### EXERCISE OBJECTIVE
Within the listing below, please copy exactly the lines between the line holding "strategic alliance with Appleton Luff, our" and the line holding "washing line so he could mow the lawn without", inclusive.

### RECORDS FOR THIS TASK

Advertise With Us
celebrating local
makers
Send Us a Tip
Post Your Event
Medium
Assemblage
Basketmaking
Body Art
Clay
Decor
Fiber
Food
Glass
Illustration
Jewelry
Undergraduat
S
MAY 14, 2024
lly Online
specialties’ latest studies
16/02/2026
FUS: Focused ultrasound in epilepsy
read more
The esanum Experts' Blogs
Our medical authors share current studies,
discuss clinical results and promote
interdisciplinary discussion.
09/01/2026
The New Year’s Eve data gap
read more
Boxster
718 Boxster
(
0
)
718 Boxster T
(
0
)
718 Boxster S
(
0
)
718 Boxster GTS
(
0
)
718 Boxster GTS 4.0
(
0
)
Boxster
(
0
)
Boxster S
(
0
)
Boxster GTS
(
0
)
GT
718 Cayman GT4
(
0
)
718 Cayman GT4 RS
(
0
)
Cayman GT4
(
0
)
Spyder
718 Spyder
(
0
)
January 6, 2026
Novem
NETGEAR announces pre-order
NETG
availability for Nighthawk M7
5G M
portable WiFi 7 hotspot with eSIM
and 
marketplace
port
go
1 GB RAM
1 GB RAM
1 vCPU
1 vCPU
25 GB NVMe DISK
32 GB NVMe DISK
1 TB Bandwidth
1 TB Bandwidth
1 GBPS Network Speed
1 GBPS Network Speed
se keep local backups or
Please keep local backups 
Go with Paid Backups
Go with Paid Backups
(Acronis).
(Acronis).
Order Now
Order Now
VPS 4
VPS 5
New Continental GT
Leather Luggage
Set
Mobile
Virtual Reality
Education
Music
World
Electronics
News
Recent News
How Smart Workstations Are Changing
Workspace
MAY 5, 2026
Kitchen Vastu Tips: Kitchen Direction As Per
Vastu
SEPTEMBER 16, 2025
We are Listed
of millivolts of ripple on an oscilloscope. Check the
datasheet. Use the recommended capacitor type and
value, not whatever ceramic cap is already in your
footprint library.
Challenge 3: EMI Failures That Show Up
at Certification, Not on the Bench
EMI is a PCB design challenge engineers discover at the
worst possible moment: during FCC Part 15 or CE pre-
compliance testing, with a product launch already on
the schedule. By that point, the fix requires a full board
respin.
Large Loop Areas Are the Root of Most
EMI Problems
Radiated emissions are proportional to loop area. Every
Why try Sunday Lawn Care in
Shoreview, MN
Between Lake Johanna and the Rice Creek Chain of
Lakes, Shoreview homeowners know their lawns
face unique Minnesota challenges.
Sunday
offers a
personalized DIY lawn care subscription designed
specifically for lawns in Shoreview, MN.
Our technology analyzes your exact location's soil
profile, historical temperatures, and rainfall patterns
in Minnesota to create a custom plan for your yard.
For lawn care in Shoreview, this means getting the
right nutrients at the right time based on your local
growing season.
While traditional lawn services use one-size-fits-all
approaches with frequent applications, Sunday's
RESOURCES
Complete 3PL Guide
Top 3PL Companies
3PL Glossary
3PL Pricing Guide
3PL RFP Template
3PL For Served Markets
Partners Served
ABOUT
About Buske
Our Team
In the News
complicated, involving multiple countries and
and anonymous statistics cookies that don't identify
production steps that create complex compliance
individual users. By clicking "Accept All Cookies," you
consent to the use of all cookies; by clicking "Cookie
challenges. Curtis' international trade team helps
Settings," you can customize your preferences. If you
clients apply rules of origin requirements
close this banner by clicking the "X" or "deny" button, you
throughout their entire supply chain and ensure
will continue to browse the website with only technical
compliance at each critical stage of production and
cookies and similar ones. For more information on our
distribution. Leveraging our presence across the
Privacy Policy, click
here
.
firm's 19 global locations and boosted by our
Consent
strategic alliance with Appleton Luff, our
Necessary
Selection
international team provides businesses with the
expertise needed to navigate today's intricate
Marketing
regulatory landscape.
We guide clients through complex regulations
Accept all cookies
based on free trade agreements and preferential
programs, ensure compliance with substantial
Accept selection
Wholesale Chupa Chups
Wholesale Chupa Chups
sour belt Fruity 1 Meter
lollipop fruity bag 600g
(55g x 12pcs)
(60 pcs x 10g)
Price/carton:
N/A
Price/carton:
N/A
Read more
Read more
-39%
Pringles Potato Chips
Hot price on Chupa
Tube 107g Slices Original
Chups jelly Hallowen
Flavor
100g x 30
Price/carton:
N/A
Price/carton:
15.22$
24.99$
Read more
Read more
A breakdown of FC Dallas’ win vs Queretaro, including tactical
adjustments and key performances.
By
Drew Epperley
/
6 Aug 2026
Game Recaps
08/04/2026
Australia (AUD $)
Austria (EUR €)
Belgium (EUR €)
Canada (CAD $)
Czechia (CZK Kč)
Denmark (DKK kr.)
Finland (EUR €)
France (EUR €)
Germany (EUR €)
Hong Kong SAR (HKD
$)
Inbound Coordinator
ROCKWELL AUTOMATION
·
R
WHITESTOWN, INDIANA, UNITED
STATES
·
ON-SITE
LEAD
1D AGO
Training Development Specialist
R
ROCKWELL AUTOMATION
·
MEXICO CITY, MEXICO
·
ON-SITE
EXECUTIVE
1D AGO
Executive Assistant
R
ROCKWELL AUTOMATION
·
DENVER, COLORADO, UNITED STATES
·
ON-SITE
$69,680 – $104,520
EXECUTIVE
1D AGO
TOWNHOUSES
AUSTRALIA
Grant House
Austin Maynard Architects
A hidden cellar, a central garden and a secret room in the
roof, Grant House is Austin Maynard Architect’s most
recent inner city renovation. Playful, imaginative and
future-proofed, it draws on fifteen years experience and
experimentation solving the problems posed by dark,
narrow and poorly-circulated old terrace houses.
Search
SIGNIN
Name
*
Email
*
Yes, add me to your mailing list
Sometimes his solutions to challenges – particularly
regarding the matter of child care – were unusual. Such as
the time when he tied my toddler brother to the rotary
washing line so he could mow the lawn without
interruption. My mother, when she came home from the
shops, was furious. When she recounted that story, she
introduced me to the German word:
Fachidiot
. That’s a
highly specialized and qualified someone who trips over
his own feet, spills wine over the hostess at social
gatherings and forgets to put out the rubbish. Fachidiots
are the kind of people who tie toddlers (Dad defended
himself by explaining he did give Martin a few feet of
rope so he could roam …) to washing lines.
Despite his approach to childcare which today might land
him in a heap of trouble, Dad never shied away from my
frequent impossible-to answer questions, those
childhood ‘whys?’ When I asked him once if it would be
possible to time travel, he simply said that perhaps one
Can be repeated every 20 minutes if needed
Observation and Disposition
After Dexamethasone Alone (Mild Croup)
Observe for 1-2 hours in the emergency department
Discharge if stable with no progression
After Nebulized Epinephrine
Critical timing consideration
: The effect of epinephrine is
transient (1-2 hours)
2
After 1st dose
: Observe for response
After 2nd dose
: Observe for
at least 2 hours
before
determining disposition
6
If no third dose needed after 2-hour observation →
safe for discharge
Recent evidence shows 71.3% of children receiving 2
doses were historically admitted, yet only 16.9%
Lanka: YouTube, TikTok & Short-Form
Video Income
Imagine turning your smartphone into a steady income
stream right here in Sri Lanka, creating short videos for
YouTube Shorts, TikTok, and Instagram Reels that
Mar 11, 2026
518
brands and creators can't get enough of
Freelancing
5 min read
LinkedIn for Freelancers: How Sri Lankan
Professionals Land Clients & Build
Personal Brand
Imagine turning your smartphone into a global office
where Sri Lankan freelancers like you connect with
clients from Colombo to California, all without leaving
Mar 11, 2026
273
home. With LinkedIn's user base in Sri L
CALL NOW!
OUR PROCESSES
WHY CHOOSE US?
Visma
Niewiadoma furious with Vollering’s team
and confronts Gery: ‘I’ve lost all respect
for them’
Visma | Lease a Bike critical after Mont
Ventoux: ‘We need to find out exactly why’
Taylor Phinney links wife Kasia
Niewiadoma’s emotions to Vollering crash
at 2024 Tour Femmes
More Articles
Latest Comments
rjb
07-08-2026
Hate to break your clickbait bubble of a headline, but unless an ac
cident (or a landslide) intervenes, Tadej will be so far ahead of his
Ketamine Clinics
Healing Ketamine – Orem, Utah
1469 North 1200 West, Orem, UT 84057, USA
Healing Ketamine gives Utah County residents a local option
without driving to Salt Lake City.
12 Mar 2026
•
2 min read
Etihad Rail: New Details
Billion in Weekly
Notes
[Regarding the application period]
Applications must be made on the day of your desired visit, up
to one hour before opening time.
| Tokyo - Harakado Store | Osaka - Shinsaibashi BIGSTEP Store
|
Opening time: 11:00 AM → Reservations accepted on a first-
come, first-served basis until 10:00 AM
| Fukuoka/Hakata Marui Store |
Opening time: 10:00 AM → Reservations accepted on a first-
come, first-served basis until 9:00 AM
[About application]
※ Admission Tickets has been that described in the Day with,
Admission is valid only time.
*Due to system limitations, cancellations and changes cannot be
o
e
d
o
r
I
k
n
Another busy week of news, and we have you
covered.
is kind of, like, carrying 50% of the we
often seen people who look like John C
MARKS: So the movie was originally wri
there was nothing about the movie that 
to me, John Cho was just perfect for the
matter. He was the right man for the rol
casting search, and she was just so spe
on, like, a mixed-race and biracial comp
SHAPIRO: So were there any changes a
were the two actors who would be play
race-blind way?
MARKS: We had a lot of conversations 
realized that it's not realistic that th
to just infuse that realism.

### PROBLEM SOLUTION
strategic alliance with Appleton Luff, our
Necessary
Selection
international team provides businesses with the
expertise needed to navigate today's intricate
Marketing
regulatory landscape.
We guide clients through complex regulations
Accept all cookies
based on free trade agreements and preferential
programs, ensure compliance with substantial
Accept selection
Wholesale Chupa Chups
Wholesale Chupa Chups
sour belt Fruity 1 Meter
lollipop fruity bag 600g
(55g x 12pcs)
(60 pcs x 10g)
Price/carton:
N/A
Price/carton:
N/A
Read more
Read more
-39%
Pringles Potato Chips
Hot price on Chupa
Tube 107g Slices Original
Chups jelly Hallowen
Flavor
100g x 30
Price/carton:
N/A
Price/carton:
15.22$
24.99$
Read more
Read more
A breakdown of FC Dallas’ win vs Queretaro, including tactical
adjustments and key performances.
By
Drew Epperley
/
6 Aug 2026
Game Recaps
08/04/2026
Australia (AUD $)
Austria (EUR €)
Belgium (EUR €)
Canada (CAD $)
Czechia (CZK Kč)
Denmark (DKK kr.)
Finland (EUR €)
France (EUR €)
Germany (EUR €)
Hong Kong SAR (HKD
$)
Inbound Coordinator
ROCKWELL AUTOMATION
·
R
WHITESTOWN, INDIANA, UNITED
STATES
·
ON-SITE
LEAD
1D AGO
Training Development Specialist
R
ROCKWELL AUTOMATION
·
MEXICO CITY, MEXICO
·
ON-SITE
EXECUTIVE
1D AGO
Executive Assistant
R
ROCKWELL AUTOMATION
·
DENVER, COLORADO, UNITED STATES
·
ON-SITE
$69,680 – $104,520
EXECUTIVE
1D AGO
TOWNHOUSES
AUSTRALIA
Grant House
Austin Maynard Architects
A hidden cellar, a central garden and a secret room in the
roof, Grant House is Austin Maynard Architect’s most
recent inner city renovation. Playful, imaginative and
future-proofed, it draws on fifteen years experience and
experimentation solving the problems posed by dark,
narrow and poorly-circulated old terrace houses.
Search
SIGNIN
Name
*
Email
*
Yes, add me to your mailing list
Sometimes his solutions to challenges – particularly
regarding the matter of child care – were unusual. Such as
the time when he tied my toddler brother to the rotary
washing line so he could mow the lawn without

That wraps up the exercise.